I changed that two lines on this:

  SSLCertificateFile /etc/letsencrypt/live/hawk-igpspunchclock.com/cert.pem
  SSLCertificateKeyFile /etc/letsencrypt/live/hawk-igpspunchclock.com/privkey.pem
  SSLCertificateChainFile /etc/letsencrypt/live/hawk-igpspunchclock.com/fullchain.pem

I fight against the wall with my head, but I absolutely do not understand what I need to do


#12

Hmm, something happened and in config file I changed “/hawk-igpspunchclock.com/” to “/www.hawk-igpspunchclock.com/” and it is working.
Maybe I need to write one more block for hawk-i without www, but fact is fact.

Thank you for your big help, that was awesome


#13

Now your certificate is correct.
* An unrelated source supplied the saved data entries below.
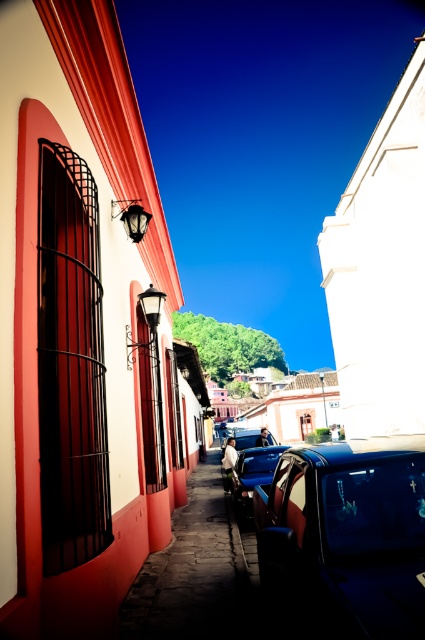 Question: Does shiny blue car at center have a smaller size compared to metallic blue car at center?

Choices:
 (A) no
 (B) yes

Answer: (A)

Question: Does shiny blue car at center appear on the right side of glossy blue car at center?

Choices:
 (A) no
 (B) yes

Answer: (A)

Question: Which object is closer to the camera taking this photo?

Choices:
 (A) shiny blue car at center
 (B) glossy blue car at center
 (C) metallic blue car at center
 (D) shiny blue car at right

Answer: (D)

Question: Is shiny blue car at center below metallic blue car at center?

Choices:
 (A) yes
 (B) no

Answer: (A)

Question: Which of the following is the closest to the observer?

Choices:
 (A) metallic blue car at center
 (B) glossy blue car at center
 (C) shiny blue car at right
 (D) shiny blue car at center

Answer: (C)

Question: Among these points, which one is farthest from the camera?

Choices:
 (A) (155, 588)
 (B) (240, 477)
 (C) (252, 428)

Answer: (C) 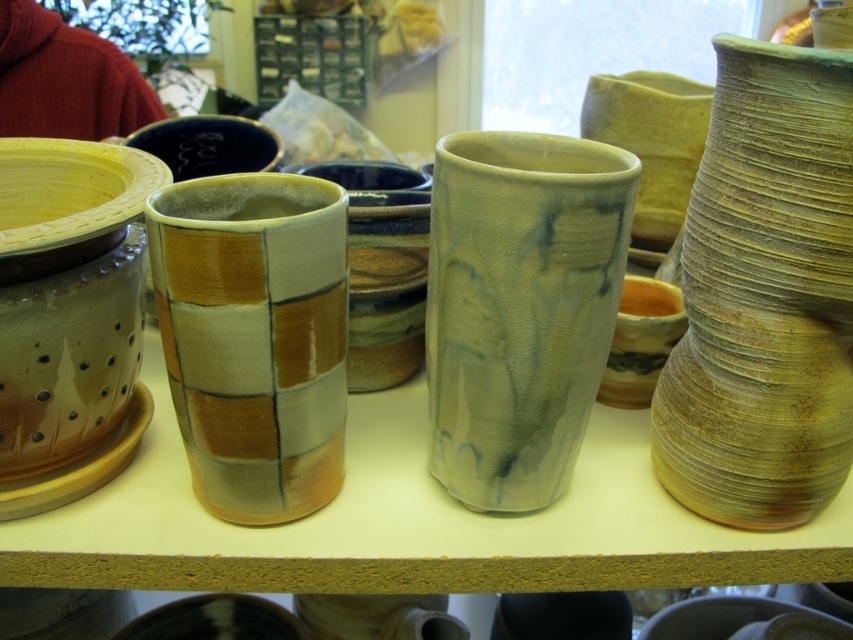 Does matte glazed vase at center appear over matte ceramic vase at center?

Indeed, matte glazed vase at center is positioned over matte ceramic vase at center.

Is matte glazed vase at center wider than matte ceramic vase at center?

Indeed, matte glazed vase at center has a greater width compared to matte ceramic vase at center.

Image resolution: width=853 pixels, height=640 pixels. What do you see at coordinates (519, 307) in the screenshot? I see `matte glazed vase at center` at bounding box center [519, 307].

This screenshot has height=640, width=853. Find the location of `matte glazed vase at center`. matte glazed vase at center is located at coordinates (519, 307).

Who is positioned more to the left, earthy clay vase at right or matte glazed vase at center?

matte glazed vase at center is more to the left.

Can you confirm if earthy clay vase at right is wider than matte glazed vase at center?

In fact, earthy clay vase at right might be narrower than matte glazed vase at center.

Is point (828, 458) less distant than point (445, 440)?

That is True.

What are the coordinates of `earthy clay vase at right` in the screenshot? It's located at (764, 296).

Between earthy clay vase at right and matte ceramic vase at center, which one is positioned lower?

matte ceramic vase at center

Can you confirm if earthy clay vase at right is positioned to the left of matte ceramic vase at center?

In fact, earthy clay vase at right is to the right of matte ceramic vase at center.

Which is in front, point (788, 209) or point (254, 456)?

Positioned in front is point (788, 209).

This screenshot has width=853, height=640. What are the coordinates of `earthy clay vase at right` in the screenshot? It's located at (764, 296). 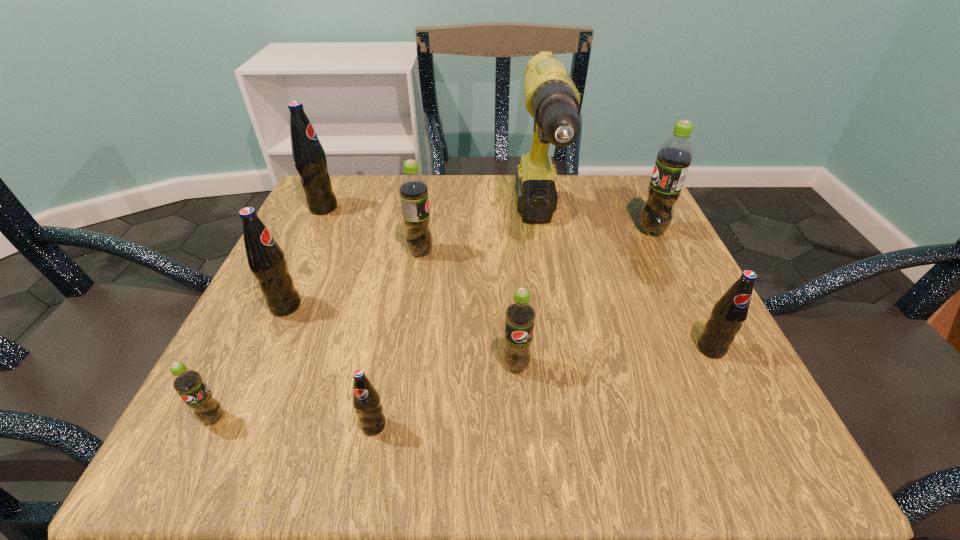 Find the location of a particular element. free location at the left edge is located at coordinates (243, 338).

Locate an element on the screen. free space at the right edge of the desktop is located at coordinates (620, 247).

The width and height of the screenshot is (960, 540). Identify the location of free point at the far left corner. (376, 177).

The image size is (960, 540). Identify the location of vacant space at the near left corner. (283, 443).

The width and height of the screenshot is (960, 540). In order to click on empty location between the sixth nearest soda and the smallest green soda in this screenshot , I will do `click(317, 335)`.

Where is `free space that is in between the third farthest soda and the tallest object`? free space that is in between the third farthest soda and the tallest object is located at coordinates 479,242.

This screenshot has height=540, width=960. I want to click on free space between the rightmost black pop and the second farthest black pop, so click(x=498, y=327).

This screenshot has width=960, height=540. Find the location of `unoccupied position between the smallest green soda and the third green soda from right to left`. unoccupied position between the smallest green soda and the third green soda from right to left is located at coordinates (317, 335).

In order to click on vacant space that's between the third nearest black pop and the farthest soda in this screenshot , I will do `click(304, 256)`.

Image resolution: width=960 pixels, height=540 pixels. Identify the location of vacant point located between the third black pop from left to right and the drill. (456, 329). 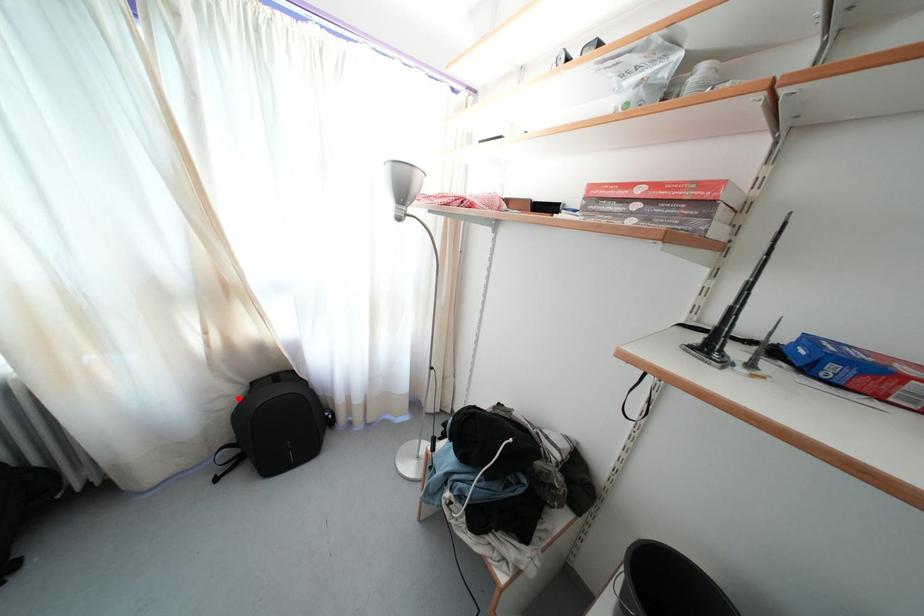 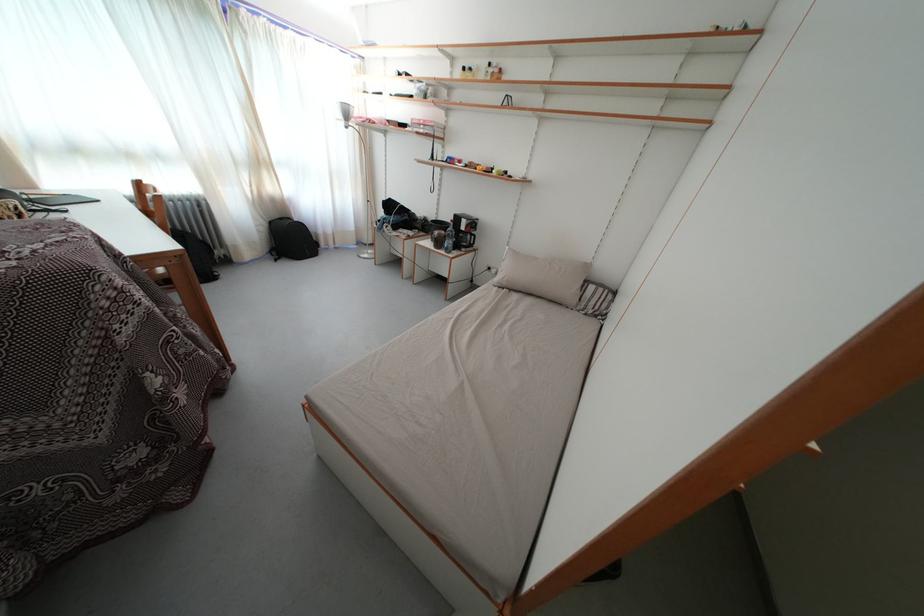 Question: I am providing you with two images of the same scene from different viewpoints. In image1, a red point is highlighted. Considering the same 3D point in image2, which of the following is correct?

Choices:
 (A) It is closer
 (B) It is farther

Answer: (A) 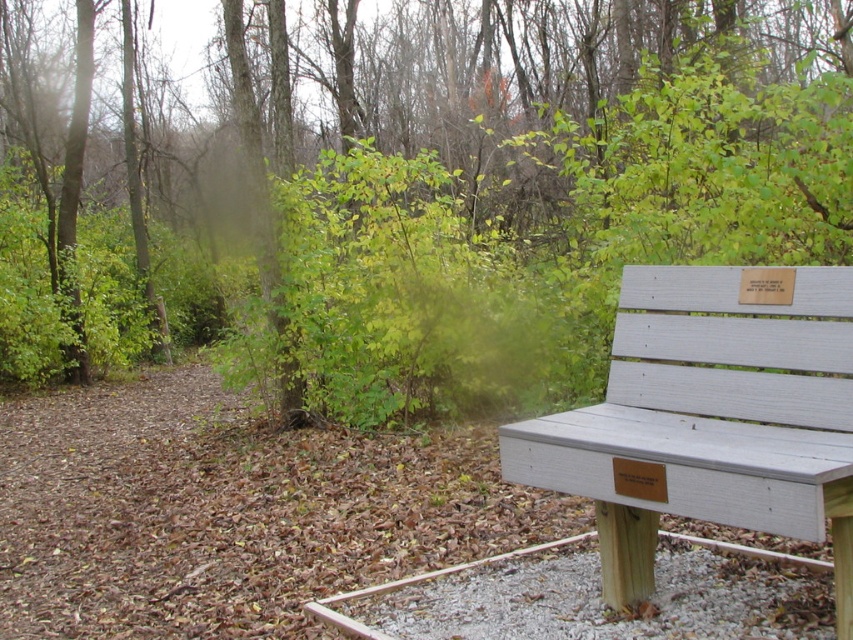 Question: Can you confirm if green leafy tree at upper right is wider than white painted wood bench at right?

Choices:
 (A) yes
 (B) no

Answer: (A)

Question: Which object appears closest to the camera in this image?

Choices:
 (A) white painted wood bench at right
 (B) green leafy tree at upper right

Answer: (A)

Question: Can you confirm if green leafy tree at upper right is bigger than white painted wood bench at right?

Choices:
 (A) no
 (B) yes

Answer: (B)

Question: Which of the following is the farthest from the observer?

Choices:
 (A) (819, 454)
 (B) (352, 328)

Answer: (B)

Question: Is green leafy tree at upper right behind white painted wood bench at right?

Choices:
 (A) yes
 (B) no

Answer: (A) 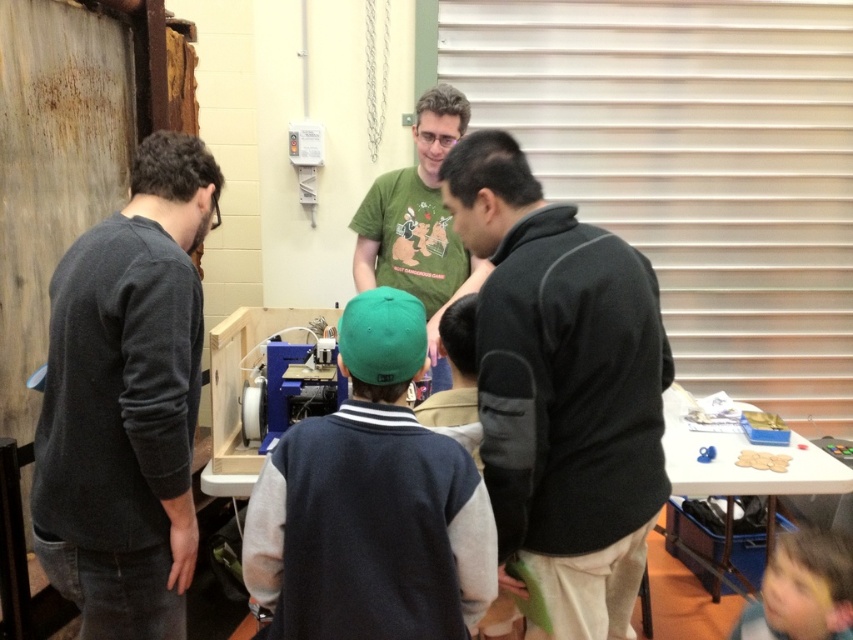 The width and height of the screenshot is (853, 640). Find the location of `dark gray sweater at left`. dark gray sweater at left is located at coordinates (126, 401).

Does dark gray sweater at left have a lesser height compared to green t-shirt at center?

No.

Who is more forward, (138,250) or (428,205)?

Point (138,250) is more forward.

You are a GUI agent. You are given a task and a screenshot of the screen. Output one action in this format:
    pyautogui.click(x=<x>, y=<y>)
    Task: Click on the dark gray sweater at left
    The image size is (853, 640).
    Given the screenshot: What is the action you would take?
    pyautogui.click(x=126, y=401)

I want to click on dark gray fleece jacket at center, so click(561, 387).

Which is in front, point (592, 561) or point (47, 573)?

Point (592, 561) is more forward.

The width and height of the screenshot is (853, 640). What do you see at coordinates (561, 387) in the screenshot?
I see `dark gray fleece jacket at center` at bounding box center [561, 387].

Where is `dark gray fleece jacket at center`? dark gray fleece jacket at center is located at coordinates (561, 387).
You are using the new certificate with two names

DNS-Name: hawk-igpspunchclock.com
DNS-Name: www.hawk-igpspunchclock.com

But you should fix the mixed content warnings. Chrome or FireFox, then CTRL + Shift + I, then open the console. There are errors:

http://ajax.googleapis.com/ajax/libs/webfont/1.4.7/webfont.js?ver=1.4.7

http://www.hawk-igpspunchclock.com/wp-content/… [skipped]


#14

This topic was automatically closed 30 days after the last reply. New replies are no longer allowed.